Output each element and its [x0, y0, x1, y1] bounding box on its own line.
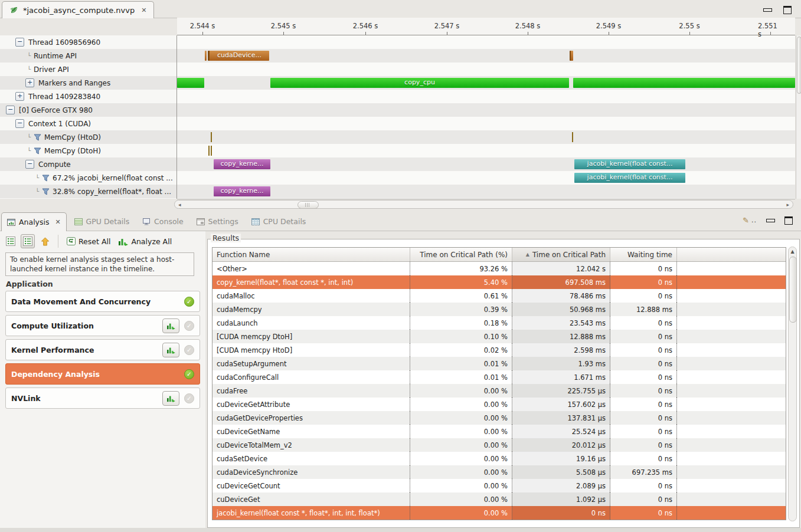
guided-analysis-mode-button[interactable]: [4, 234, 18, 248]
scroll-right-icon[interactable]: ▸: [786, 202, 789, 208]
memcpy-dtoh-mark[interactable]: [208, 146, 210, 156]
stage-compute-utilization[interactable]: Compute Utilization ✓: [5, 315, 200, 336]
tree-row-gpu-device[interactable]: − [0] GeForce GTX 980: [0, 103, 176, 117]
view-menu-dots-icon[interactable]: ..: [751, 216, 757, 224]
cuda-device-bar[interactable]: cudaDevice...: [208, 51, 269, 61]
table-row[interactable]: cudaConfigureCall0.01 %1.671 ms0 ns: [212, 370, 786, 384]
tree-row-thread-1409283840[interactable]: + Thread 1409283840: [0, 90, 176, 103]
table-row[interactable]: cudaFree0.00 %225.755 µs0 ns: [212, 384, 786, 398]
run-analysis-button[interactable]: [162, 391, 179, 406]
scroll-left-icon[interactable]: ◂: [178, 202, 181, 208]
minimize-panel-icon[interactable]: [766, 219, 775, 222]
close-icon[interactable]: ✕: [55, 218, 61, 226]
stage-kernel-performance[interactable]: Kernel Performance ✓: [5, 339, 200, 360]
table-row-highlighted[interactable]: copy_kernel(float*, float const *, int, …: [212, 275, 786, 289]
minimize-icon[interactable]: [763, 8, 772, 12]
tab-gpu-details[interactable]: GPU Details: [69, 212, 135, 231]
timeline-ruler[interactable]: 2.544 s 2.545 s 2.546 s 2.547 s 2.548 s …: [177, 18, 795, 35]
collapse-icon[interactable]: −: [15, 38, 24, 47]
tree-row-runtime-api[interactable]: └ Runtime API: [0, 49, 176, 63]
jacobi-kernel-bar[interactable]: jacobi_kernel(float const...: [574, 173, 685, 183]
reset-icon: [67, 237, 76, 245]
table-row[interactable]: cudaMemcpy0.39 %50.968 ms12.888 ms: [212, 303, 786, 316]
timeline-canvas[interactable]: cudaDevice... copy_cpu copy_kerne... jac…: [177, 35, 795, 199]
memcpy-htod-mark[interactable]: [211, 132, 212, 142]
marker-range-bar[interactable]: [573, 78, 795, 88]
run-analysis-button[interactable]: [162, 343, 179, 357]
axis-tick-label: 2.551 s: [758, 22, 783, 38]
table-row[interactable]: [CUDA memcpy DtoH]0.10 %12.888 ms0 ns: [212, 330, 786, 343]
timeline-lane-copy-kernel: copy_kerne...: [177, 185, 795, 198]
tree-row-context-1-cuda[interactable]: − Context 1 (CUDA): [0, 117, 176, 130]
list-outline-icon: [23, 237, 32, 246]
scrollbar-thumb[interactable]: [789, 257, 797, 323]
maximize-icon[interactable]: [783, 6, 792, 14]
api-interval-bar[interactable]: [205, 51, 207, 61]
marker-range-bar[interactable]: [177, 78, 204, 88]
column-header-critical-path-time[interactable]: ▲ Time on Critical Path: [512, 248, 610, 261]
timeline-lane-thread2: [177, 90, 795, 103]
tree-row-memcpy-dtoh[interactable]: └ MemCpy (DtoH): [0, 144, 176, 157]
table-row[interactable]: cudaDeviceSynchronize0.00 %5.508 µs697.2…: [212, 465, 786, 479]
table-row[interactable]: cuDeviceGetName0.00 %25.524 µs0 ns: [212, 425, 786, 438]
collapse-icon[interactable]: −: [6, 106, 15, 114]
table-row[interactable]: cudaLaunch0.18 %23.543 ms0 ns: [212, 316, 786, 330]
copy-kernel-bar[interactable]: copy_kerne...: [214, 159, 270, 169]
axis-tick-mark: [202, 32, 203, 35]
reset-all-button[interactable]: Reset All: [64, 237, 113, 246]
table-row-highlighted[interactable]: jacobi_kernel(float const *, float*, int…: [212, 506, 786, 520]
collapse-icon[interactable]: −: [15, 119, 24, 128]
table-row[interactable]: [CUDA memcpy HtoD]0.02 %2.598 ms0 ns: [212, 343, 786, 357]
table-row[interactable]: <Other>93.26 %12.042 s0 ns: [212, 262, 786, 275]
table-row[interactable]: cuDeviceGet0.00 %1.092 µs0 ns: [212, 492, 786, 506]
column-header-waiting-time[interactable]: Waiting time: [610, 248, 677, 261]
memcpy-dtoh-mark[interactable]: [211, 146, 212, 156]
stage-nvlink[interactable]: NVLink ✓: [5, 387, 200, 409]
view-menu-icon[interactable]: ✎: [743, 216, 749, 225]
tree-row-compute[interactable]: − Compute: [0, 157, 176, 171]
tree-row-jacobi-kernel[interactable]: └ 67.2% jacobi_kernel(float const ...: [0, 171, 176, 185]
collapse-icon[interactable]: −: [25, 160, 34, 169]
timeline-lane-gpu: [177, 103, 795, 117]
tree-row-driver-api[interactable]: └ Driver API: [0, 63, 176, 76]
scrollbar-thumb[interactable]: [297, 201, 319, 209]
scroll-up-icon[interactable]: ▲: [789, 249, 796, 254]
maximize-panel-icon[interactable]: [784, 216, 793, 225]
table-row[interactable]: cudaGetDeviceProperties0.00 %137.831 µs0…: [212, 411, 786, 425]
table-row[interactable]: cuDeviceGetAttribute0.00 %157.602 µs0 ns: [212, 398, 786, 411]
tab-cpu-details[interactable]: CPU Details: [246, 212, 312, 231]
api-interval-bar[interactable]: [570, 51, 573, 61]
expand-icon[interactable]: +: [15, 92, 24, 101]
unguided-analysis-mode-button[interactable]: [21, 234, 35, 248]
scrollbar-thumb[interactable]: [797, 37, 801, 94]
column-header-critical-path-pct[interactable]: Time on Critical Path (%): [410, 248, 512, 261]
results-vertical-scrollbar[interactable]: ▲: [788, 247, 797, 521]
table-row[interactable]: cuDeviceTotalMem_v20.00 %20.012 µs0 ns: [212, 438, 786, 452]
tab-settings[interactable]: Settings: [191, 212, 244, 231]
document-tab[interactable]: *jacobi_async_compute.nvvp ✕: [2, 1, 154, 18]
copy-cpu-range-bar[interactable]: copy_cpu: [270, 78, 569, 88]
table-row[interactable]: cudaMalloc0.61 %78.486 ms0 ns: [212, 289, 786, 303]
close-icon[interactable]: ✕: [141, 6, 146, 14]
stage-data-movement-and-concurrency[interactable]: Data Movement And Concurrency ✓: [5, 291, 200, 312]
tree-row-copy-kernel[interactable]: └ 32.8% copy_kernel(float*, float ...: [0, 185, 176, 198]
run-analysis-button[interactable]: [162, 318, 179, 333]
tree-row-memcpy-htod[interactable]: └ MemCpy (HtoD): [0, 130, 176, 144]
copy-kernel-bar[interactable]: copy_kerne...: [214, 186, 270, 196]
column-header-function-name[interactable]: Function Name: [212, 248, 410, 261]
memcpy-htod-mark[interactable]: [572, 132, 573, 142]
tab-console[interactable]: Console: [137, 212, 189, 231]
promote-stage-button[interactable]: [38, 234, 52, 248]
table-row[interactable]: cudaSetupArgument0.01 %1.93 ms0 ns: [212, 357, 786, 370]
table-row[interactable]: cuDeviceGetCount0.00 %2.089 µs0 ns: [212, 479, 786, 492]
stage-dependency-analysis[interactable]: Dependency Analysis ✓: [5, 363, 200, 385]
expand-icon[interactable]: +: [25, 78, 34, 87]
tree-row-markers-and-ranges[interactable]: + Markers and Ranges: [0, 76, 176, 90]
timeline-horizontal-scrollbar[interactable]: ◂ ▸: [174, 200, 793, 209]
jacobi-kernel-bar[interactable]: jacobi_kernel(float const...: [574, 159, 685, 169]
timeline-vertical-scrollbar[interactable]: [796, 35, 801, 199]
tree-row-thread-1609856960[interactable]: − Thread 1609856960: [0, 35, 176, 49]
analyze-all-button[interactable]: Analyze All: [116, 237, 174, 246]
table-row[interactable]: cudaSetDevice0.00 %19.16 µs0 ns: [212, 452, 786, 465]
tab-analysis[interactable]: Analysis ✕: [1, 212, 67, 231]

Required work:
Where in the records does the word "critical" appear? Copy each line that holds it.

The completed task:
column-header-critical-path-time[interactable]: ▲ Time on Critical Path: [512, 248, 610, 261]
column-header-critical-path-pct[interactable]: Time on Critical Path (%): [410, 248, 512, 261]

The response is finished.